The first six months in Israel are genuinely difficult for almost everyone — not because of any single thing, but because of the accumulated weight of a hundred small tasks, each requiring a document you don't have yet, or an office that's only open Tuesday and Thursday mornings, or a form that exists only in Hebrew. Knowing the sequence in advance doesn't make it easy, but it makes it survivable.

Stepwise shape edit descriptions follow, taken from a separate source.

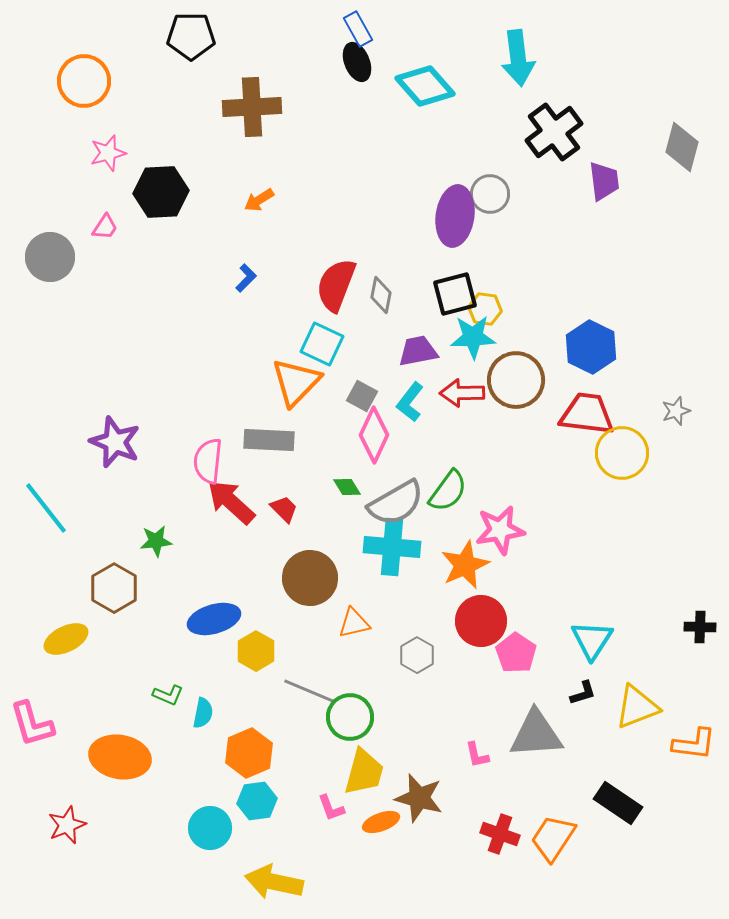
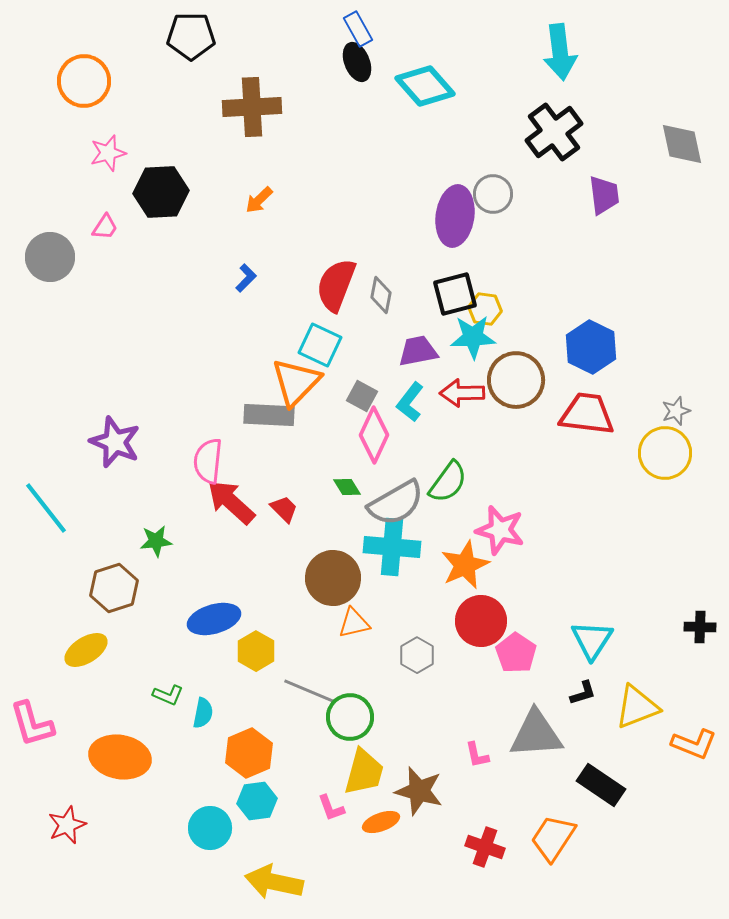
cyan arrow at (518, 58): moved 42 px right, 6 px up
gray diamond at (682, 147): moved 3 px up; rotated 27 degrees counterclockwise
purple trapezoid at (604, 181): moved 14 px down
gray circle at (490, 194): moved 3 px right
orange arrow at (259, 200): rotated 12 degrees counterclockwise
cyan square at (322, 344): moved 2 px left, 1 px down
gray rectangle at (269, 440): moved 25 px up
yellow circle at (622, 453): moved 43 px right
green semicircle at (448, 491): moved 9 px up
pink star at (500, 530): rotated 24 degrees clockwise
brown circle at (310, 578): moved 23 px right
brown hexagon at (114, 588): rotated 12 degrees clockwise
yellow ellipse at (66, 639): moved 20 px right, 11 px down; rotated 6 degrees counterclockwise
orange L-shape at (694, 744): rotated 15 degrees clockwise
brown star at (419, 798): moved 7 px up
black rectangle at (618, 803): moved 17 px left, 18 px up
red cross at (500, 834): moved 15 px left, 13 px down
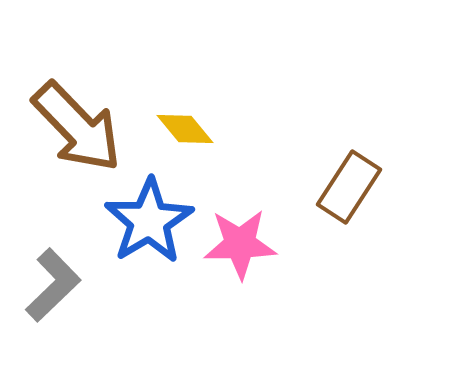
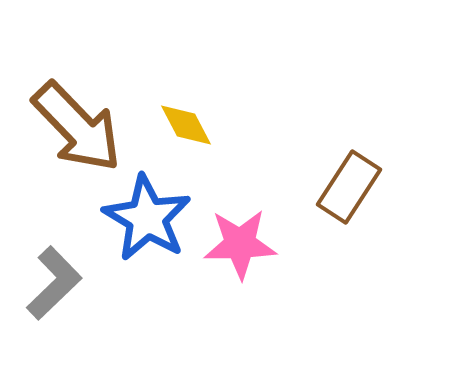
yellow diamond: moved 1 px right, 4 px up; rotated 12 degrees clockwise
blue star: moved 2 px left, 3 px up; rotated 10 degrees counterclockwise
gray L-shape: moved 1 px right, 2 px up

- Landing day — the airport process
- Week one — the critical sequence
- Opening a bank account
- Sal Klita — your absorption basket
- Schools — what families need to know
- Ulpan — free Hebrew for new immigrants
- Healthcare registration
- Tax — the 2026 changes you need to know
- Community — the fastest route to belonging
Landing day — what happens at Ben Gurion
When you arrive as an Oleh Chadash, there is a dedicated absorption process at Ben Gurion Airport. Follow the signs for new immigrants — don't go through regular passport control. The whole process takes a few hours and is generally warm and well-organised. By the time you leave the airport, you will have received:
Two things to do immediately after leaving the airport: photograph your Teudat Oleh and email it to your shipping agent. This is the document that allows your container to clear customs — every day it takes to reach them is a potential day of demurrage fees. The second is to save every document you receive in a dedicated physical folder and a cloud backup. You will need copies of these repeatedly over the next six months.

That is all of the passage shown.